I just finished up another cycle of my current training program, so now is probably a good time for a training montage to cover what I have done so far.
Like Bruce Wayne, I lacked the will to act when I first started down this path. Actually, part of it was willpower, and part of it was knowledge. The point is, I was trying to lose weight, and not lose fat, which was my real goal. I was doing this with an extremely low calorie diet and varying amounts of cardio training. I say “varying” because I jogged sporadically and called it an improvement from before, when I had no physical activity at all.
As I read more and more material about fitness, I realized that focusing on diet was not enough, and that I needed to take the exercise part of the equation more seriously. My exercise sucked because I had no plan – no tracking, no consistency, and no progression. I was also convinced that instead of cardio, I should switch to weightlifting for better results. So in January of this year, I bit the bullet and paid for a gym membership in the first time in my life.
At first, I followed a bastardized version of Mark Rippletoe’s Starting Strength program. I did the same lifts (squat, deadlift, bench press, overhead press, pull-up, power clean) and used the same progression pattern (add five-to-ten pounds per lift per two-week cycle), but did the sets in a Reverse Pyramid Training (RPT) order instead of the regular Pyramid Training (PT) order. In order words, I started with my heaviest work set and worked my way down to lighter sets instead of starting low and building up. The theory behind RPT is that PT robs you of some of your strength in the first sets so you are unable to work at full capacity at your heaviest set. This program worked well for me for about two months, until I hurt my back in the middle of March. I realized afterwards that RPT is for more advanced folks who had perfect form, because for a beginner like me, I was much more likely to hurt myself on RPT than PT.
In April, I started Jim Wendler’s 5/3/1 program, and followed it exactly. (The “Big But Boring” variation.) This program is also based on the same major lifts and a PT set order, but the progression pattern is based on your previous lifting performance and it has periodization built-in, so I like it a lot more. It also helps that I have made more progress on this program while not hurting myself.
That’s enough words, here are the numbers:
(Around end of January)
- Deadlift: 85 lbs x 10 reps (113 lbs 1RM)
- Squat: 95 lbs x 10 reps (127 lbs 1RM)
- Bench Press: 75 lbs x 10 reps (100 lbs 1RM)
- Overhead Press: 40 lbs x 10 reps (53 lbs 1RM)
- Deadlift: 225 lbs x 3 reps (238 lbs 1RM)
- Squat: 180 lbs x 5 reps (203 lbs 1RM)
- Bench Press: 165 lbs x 2 reps (170 lbs 1RM)
- Overhead Press: 105 lbs x 3 reps (111 lbs 1RM)
I am practically twice as strong in every lift!

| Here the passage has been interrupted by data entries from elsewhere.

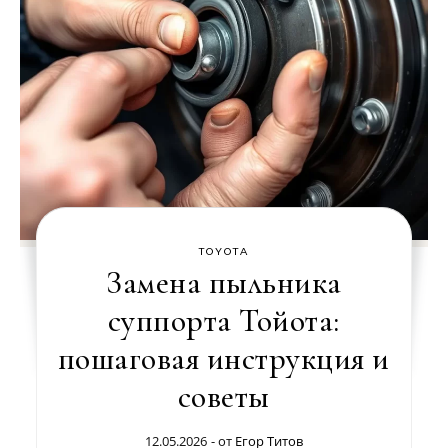
TOYOTA
Замена пыльника
суппорта Тойота:
пошаговая инструкция и
советы
12.05.2026
- от
Егор Титов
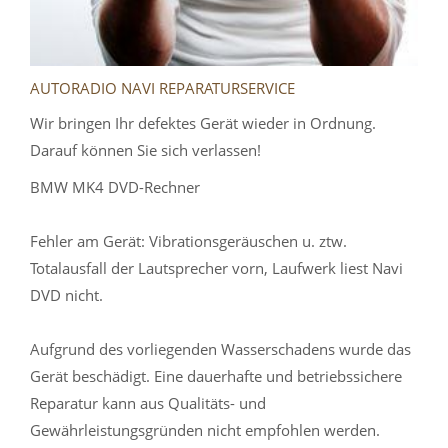
AUTORADIO NAVI REPARATURSERVICE
Wir bringen Ihr defektes Gerät wieder in Ordnung.
Darauf können Sie sich verlassen!
BMW MK4 DVD-Rechner
Fehler am Gerät: Vibrationsgeräuschen u. ztw.
Totalausfall der Lautsprecher vorn, Laufwerk liest Navi
DVD nicht.
Aufgrund des vorliegenden Wasserschadens wurde das
Gerät beschädigt. Eine dauerhafte und betriebssichere
Reparatur kann aus Qualitäts- und
Gewährleistungsgründen nicht empfohlen werden.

But for those of you who are not interested in weightlifting, here are some more numbers for you.
- 193.4 lbs
- 12 7/8″ Arms
- 42 1/2″ Waist
- 42 1/2″ Hips
- 22 5/8″ Legs
- 173.6 lbs
- 13 5/8″ Arms
- 38 1/2″ Waist
- 39″ Hips
- 22 5/8″ Legs
Sadly, the progress in this department is not as drastic as I hoped it would be by this point. (Thus my questioning of whether I should be Batman this Halloween.)
WARNING: Links to semi-clothed pictures to follow!
My before and after pictures are not that good, either. The simple truth is that I still have a lot of fat to burn through. What you cannot see, though, is that much of the fat in the first picture has been turned into muscle in the recent picture. It is just that the muscle is still covered by yet more fat. I can tell that things are happening, though, because besides my increased strength, I also have reduced jiggle.
Still a lot of work to be done, I better get back to it.